* [Task goal]: Look for the string "Marks" in the listing below, then copy every line that has it.

* [Entries shown]:

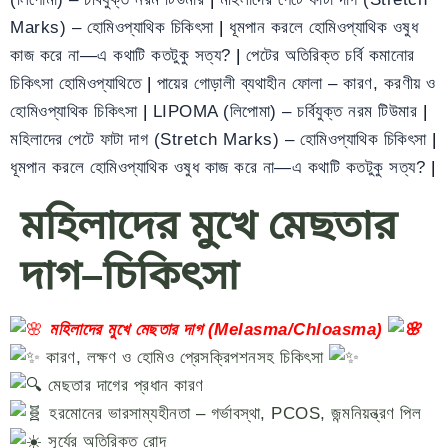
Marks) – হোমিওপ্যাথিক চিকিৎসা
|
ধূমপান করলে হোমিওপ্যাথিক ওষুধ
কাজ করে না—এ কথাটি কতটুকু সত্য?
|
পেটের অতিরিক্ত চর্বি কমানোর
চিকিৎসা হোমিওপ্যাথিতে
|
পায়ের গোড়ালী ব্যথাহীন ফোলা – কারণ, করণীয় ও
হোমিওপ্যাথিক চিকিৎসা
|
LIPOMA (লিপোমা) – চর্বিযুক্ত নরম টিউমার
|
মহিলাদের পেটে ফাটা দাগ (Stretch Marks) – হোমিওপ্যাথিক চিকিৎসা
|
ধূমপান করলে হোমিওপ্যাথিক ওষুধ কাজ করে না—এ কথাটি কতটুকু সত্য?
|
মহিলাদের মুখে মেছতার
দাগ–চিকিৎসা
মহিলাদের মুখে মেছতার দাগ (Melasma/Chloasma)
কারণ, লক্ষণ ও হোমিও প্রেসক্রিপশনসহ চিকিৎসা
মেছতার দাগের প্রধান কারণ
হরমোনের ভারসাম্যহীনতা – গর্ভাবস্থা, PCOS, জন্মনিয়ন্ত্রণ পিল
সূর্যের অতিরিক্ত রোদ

==

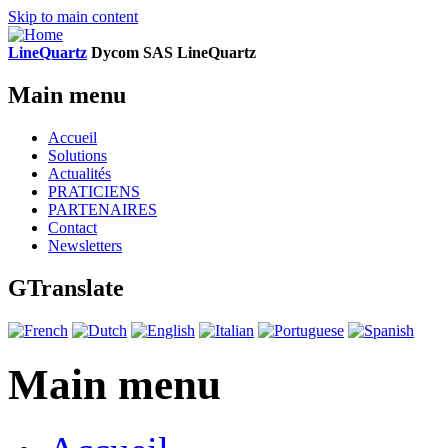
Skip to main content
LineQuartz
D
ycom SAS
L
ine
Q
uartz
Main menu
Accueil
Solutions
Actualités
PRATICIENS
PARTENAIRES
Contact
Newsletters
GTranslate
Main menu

...

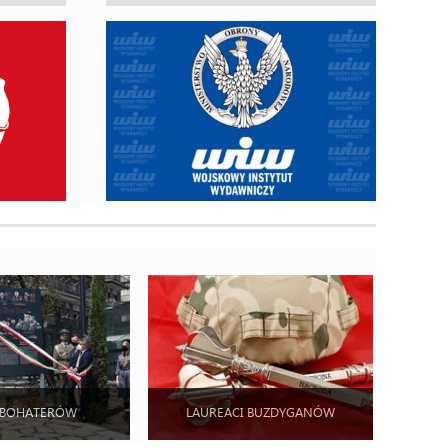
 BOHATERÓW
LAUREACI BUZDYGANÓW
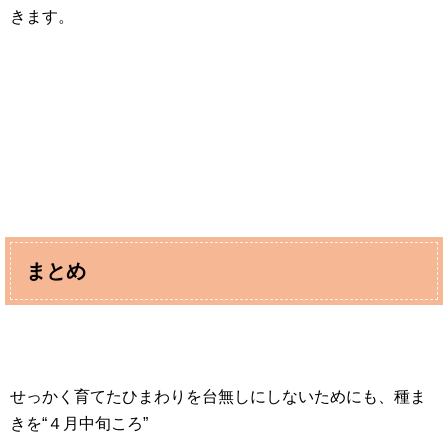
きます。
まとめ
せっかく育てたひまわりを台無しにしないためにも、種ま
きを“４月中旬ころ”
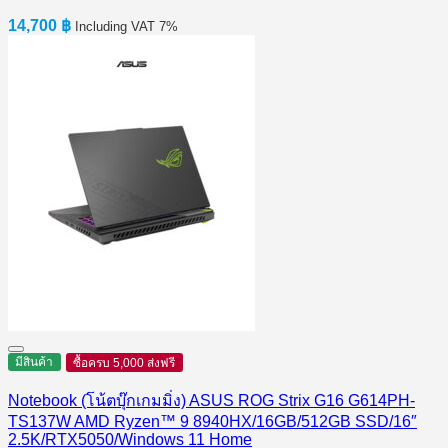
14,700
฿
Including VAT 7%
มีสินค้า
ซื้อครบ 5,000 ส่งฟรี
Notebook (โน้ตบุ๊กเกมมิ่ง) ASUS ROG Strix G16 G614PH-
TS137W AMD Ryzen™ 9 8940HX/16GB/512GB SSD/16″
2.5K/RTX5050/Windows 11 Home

* [Solution for this problem]:
Marks) – হোমিওপ্যাথিক চিকিৎসা
মহিলাদের পেটে ফাটা দাগ (Stretch Marks) – হোমিওপ্যাথিক চিকিৎসা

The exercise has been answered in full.